REQUIRED ACTION: Find how many lines below mention "dimension". Nothing but the number is needed.

SOURCE MATERIAL:
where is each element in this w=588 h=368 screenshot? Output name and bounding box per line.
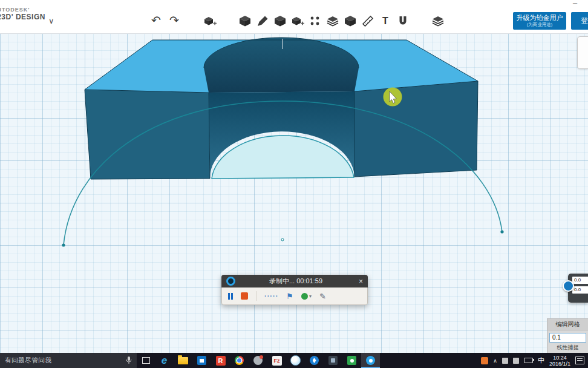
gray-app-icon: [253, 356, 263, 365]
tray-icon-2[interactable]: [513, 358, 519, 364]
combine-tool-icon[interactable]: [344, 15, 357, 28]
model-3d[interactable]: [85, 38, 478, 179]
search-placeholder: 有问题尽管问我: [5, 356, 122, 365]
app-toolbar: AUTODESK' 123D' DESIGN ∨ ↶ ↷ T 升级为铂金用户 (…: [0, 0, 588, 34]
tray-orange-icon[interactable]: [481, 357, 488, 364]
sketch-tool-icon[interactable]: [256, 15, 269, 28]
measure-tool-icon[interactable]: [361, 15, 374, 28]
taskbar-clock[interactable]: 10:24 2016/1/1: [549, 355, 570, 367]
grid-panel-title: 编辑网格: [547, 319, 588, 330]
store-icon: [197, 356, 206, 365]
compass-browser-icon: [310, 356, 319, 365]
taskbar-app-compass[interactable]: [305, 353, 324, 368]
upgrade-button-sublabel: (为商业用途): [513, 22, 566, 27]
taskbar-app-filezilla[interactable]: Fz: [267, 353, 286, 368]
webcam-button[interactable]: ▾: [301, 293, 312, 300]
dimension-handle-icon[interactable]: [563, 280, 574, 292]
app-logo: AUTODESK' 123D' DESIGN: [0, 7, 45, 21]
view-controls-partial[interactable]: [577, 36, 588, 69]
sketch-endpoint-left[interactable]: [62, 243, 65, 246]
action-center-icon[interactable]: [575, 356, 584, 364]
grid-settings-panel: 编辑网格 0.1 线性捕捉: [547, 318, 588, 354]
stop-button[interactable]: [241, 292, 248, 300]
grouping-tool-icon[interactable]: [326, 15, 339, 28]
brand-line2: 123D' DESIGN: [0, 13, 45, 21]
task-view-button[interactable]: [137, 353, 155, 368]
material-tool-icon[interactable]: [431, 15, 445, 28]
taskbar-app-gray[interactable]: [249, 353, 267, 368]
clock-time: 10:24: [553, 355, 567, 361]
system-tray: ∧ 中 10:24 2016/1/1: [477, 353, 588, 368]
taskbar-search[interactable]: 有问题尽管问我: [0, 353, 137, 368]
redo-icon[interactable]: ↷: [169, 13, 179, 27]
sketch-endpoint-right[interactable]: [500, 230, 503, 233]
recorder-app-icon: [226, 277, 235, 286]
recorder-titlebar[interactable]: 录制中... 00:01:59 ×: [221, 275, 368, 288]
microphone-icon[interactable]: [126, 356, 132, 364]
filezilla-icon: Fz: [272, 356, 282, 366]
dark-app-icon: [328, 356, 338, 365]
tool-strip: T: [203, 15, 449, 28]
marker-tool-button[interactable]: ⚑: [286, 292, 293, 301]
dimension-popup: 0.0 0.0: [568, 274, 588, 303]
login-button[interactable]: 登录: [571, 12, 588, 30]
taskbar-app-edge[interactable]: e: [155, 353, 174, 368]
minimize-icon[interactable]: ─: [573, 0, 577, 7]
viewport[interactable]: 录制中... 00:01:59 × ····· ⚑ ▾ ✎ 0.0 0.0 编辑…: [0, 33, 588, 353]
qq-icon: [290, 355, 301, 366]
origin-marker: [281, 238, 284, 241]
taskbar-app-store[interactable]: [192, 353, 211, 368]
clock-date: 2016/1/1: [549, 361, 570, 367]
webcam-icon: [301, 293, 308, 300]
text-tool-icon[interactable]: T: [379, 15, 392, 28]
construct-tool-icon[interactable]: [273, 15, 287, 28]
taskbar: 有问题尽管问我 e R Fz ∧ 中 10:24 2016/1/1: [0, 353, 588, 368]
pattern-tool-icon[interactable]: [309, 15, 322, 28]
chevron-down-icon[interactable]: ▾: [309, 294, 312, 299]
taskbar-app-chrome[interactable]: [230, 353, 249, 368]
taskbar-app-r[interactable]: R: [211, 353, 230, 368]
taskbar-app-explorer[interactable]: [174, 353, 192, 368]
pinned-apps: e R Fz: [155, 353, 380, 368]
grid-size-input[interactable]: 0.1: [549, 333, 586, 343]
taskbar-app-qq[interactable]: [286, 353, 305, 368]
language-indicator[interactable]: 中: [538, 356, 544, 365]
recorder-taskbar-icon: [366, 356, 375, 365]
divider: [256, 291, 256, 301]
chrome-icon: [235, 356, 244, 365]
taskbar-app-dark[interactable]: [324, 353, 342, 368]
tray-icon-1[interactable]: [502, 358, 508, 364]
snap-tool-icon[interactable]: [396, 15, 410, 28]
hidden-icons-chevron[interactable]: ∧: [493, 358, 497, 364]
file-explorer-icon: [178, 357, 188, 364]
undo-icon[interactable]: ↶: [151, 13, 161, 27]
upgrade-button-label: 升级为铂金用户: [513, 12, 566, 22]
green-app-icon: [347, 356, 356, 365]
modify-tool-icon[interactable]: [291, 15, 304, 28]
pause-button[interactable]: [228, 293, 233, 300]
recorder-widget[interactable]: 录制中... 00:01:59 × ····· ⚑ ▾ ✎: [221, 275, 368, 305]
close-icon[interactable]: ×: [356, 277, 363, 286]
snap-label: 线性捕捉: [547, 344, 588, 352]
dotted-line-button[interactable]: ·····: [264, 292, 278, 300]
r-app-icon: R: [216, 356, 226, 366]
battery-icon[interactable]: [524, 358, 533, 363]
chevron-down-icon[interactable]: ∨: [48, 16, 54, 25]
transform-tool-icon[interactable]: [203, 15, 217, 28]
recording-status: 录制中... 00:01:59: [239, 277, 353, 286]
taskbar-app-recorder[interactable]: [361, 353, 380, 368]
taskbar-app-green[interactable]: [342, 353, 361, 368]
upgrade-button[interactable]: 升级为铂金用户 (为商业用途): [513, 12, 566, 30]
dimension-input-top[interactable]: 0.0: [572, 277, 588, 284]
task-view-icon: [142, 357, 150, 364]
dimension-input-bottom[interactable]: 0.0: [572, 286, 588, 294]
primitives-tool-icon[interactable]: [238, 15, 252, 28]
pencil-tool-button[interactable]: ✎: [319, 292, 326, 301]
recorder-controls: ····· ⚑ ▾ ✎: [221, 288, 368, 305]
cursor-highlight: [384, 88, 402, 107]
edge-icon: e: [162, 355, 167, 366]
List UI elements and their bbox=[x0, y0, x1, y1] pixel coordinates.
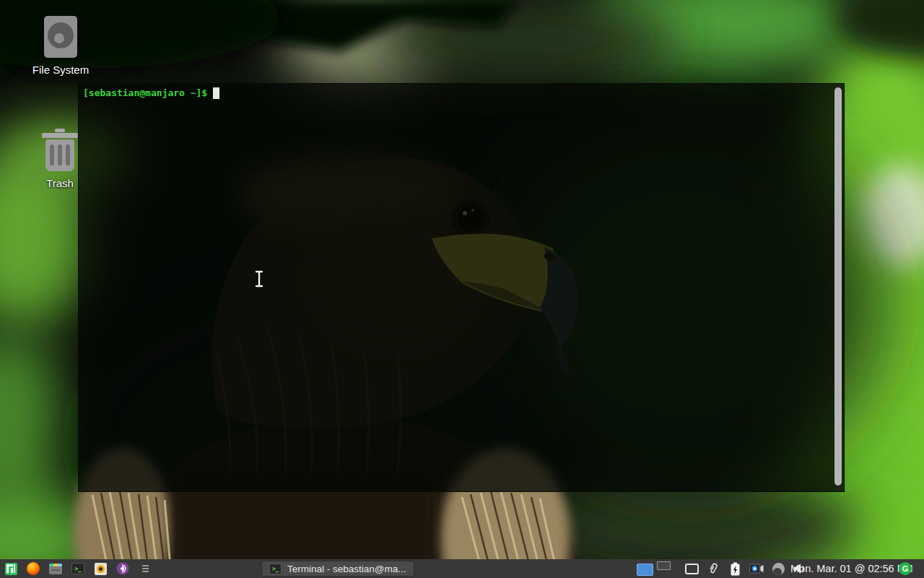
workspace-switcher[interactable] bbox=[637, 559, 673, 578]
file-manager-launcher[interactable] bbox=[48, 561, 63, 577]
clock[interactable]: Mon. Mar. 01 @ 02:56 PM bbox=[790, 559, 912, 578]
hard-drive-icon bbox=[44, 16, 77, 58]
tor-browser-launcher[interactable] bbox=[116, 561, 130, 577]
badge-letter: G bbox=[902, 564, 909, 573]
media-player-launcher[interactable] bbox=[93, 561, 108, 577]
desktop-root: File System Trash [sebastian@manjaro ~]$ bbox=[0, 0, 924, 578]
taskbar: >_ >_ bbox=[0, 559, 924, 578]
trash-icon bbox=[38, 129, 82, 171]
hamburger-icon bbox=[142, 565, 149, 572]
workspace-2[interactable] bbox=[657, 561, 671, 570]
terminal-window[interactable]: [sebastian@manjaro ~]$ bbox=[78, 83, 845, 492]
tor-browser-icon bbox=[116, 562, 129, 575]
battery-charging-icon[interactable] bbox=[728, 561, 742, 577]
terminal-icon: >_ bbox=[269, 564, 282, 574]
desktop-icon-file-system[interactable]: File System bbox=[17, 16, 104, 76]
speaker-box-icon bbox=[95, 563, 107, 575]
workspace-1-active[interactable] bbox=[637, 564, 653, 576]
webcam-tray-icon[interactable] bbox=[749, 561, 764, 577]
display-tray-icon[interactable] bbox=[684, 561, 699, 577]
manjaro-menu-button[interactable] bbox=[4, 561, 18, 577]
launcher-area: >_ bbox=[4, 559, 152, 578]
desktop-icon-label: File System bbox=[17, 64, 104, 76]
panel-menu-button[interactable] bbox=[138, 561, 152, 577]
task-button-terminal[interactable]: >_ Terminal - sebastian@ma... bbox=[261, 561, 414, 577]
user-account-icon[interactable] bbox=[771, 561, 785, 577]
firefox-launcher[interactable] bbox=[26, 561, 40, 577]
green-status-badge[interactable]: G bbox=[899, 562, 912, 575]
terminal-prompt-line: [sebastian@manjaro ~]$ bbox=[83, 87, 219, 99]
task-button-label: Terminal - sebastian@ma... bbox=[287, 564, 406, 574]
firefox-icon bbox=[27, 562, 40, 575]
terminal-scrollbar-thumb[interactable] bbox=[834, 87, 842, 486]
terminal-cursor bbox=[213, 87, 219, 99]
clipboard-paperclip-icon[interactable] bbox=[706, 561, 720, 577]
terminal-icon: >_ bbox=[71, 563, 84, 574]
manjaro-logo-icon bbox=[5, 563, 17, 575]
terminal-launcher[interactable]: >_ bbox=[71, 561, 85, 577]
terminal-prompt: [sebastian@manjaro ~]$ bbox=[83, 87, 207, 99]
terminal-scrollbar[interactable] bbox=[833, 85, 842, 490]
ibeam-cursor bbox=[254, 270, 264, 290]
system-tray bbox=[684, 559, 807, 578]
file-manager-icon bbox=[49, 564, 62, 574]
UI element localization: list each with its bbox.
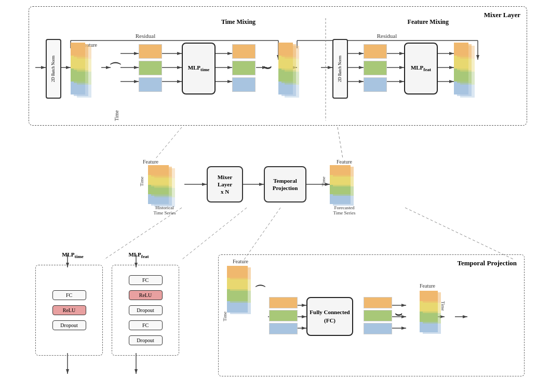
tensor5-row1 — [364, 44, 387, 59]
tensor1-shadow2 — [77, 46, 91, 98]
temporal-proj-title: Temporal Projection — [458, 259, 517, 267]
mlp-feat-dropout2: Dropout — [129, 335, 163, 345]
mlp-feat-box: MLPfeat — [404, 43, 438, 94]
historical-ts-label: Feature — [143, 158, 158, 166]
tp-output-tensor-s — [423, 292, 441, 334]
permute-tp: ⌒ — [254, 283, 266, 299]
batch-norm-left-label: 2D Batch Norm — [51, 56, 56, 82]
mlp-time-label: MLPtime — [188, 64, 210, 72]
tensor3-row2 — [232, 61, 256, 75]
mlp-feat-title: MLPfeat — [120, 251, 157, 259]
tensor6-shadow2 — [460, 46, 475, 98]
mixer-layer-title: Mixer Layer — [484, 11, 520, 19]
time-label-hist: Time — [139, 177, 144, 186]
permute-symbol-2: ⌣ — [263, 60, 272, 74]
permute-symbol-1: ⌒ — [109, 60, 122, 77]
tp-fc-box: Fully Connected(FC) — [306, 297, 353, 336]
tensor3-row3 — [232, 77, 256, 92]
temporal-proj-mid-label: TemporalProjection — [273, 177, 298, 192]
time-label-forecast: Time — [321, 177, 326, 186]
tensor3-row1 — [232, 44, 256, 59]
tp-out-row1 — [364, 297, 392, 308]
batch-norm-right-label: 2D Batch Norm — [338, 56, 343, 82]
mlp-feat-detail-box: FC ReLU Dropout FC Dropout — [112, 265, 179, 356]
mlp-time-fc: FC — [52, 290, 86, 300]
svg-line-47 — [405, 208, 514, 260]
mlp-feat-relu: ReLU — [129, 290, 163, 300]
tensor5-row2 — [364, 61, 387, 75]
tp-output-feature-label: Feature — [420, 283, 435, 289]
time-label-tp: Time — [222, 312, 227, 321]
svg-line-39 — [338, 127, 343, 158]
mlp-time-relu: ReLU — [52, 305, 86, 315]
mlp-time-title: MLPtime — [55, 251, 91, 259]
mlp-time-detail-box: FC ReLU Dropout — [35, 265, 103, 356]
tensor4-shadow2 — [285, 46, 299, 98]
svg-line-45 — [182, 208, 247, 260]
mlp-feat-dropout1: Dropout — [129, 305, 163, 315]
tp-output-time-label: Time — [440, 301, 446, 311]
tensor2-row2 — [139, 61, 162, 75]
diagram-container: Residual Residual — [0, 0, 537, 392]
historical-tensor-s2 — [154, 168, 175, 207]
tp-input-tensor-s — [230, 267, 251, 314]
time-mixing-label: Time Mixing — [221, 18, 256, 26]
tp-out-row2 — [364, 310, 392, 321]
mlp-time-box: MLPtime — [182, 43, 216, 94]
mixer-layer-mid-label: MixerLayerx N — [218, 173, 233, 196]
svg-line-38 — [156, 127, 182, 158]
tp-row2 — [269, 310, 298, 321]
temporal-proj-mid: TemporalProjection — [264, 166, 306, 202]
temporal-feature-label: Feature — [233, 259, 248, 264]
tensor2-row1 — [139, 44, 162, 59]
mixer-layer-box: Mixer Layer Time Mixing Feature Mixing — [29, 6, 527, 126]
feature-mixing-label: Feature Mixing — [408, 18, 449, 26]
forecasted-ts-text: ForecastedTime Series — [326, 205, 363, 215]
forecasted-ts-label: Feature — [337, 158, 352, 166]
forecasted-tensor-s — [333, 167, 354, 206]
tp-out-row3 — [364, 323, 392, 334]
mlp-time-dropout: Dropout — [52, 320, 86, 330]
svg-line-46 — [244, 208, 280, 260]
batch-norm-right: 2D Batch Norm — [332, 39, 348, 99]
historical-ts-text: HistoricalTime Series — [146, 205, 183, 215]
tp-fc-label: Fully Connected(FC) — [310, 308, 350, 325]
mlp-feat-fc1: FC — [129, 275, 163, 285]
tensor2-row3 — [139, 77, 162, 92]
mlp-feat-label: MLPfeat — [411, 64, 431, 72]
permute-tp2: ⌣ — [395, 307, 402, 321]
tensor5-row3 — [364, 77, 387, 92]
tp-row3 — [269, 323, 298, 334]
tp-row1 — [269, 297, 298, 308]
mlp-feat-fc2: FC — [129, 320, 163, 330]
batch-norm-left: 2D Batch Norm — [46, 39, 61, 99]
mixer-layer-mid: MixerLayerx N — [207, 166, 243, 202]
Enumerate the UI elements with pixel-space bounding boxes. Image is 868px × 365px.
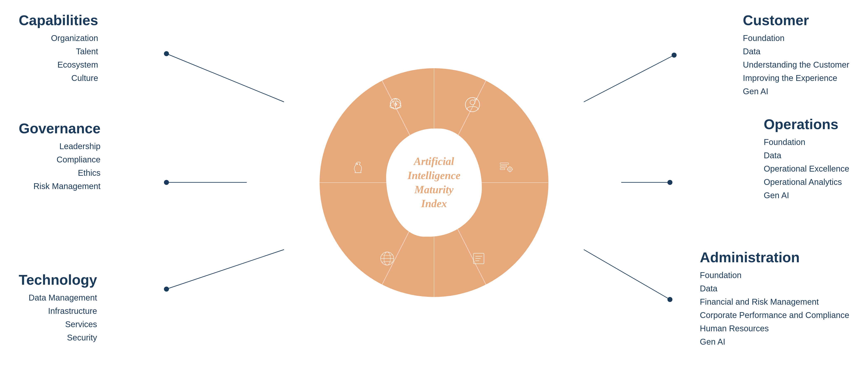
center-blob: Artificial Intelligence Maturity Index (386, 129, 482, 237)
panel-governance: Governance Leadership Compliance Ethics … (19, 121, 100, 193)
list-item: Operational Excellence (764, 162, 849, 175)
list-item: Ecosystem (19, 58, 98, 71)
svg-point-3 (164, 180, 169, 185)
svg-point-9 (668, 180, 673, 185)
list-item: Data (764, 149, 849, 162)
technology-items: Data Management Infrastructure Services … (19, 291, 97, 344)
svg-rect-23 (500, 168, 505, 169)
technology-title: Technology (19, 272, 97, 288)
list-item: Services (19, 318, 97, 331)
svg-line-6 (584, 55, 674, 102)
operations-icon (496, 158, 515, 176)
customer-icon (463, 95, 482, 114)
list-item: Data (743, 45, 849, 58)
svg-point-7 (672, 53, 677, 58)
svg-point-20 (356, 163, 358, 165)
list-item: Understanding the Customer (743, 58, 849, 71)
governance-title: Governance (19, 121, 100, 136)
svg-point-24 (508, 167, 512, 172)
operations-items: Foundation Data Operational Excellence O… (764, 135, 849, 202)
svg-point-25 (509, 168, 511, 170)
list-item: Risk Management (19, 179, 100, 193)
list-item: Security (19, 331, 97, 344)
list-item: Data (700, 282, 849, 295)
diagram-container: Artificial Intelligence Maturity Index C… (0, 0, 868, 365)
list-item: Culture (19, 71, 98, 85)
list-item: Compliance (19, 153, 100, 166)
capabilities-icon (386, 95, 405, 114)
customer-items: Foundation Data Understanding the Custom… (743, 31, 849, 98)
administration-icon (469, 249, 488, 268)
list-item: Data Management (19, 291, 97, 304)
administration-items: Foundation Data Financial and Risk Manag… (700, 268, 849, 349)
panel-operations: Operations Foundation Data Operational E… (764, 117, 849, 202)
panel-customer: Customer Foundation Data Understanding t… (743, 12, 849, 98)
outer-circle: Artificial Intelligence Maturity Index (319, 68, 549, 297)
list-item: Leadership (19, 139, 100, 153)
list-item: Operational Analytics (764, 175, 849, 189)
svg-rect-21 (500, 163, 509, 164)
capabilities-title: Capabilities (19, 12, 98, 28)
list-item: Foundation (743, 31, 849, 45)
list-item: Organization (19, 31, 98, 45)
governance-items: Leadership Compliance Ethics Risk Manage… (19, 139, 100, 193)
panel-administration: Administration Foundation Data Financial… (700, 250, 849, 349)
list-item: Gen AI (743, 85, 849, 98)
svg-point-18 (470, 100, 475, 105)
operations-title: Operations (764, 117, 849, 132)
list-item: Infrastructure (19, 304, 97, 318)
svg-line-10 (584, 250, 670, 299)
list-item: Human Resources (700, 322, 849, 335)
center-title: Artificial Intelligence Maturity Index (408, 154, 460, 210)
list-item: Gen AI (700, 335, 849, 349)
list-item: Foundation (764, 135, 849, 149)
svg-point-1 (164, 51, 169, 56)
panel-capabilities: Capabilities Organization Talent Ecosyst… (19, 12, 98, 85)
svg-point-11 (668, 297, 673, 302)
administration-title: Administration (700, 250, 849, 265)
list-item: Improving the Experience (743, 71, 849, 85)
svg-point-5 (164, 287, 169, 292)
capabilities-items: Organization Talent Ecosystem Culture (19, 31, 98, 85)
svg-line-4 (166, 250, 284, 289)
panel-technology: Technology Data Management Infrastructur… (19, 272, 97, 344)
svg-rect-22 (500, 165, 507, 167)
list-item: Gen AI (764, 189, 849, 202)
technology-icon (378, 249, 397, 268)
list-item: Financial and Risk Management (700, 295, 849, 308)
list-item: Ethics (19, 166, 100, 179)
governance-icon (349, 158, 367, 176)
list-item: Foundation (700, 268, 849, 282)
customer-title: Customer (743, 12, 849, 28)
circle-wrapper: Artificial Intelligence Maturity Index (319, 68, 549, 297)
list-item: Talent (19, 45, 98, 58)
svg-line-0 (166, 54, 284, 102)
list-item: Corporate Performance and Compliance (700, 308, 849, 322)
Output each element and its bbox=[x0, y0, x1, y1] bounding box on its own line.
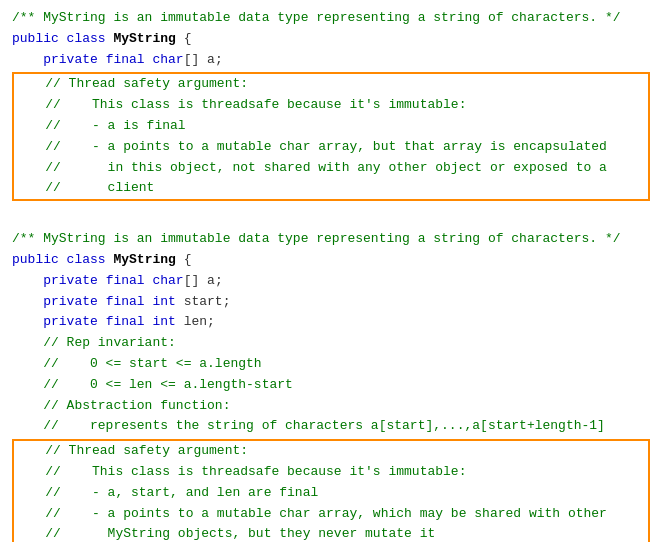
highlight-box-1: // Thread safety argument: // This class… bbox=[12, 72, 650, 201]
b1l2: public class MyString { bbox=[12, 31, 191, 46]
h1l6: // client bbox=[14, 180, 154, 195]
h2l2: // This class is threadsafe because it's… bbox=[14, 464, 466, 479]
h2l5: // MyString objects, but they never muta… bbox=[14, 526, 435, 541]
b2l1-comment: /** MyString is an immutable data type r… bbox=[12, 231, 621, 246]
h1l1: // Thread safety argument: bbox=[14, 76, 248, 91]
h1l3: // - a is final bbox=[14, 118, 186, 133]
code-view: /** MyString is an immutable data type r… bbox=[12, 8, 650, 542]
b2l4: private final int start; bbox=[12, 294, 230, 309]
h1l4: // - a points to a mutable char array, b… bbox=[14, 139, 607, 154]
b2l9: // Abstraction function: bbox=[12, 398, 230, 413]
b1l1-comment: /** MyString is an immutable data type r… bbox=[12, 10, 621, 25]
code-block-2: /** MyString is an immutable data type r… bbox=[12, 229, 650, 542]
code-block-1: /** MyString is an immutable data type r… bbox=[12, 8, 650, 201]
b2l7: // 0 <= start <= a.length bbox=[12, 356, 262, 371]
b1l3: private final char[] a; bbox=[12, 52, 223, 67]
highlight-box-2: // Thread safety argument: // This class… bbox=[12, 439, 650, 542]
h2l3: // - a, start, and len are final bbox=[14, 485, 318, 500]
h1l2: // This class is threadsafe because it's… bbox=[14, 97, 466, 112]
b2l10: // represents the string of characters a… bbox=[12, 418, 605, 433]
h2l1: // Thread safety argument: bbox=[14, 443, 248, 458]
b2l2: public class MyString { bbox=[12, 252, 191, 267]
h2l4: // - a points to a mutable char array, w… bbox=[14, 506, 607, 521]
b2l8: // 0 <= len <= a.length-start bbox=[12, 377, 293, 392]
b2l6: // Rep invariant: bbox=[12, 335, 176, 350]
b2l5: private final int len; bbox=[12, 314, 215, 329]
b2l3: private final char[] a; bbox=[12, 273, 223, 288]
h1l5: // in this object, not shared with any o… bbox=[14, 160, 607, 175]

WRITTEN SOLUTION: 4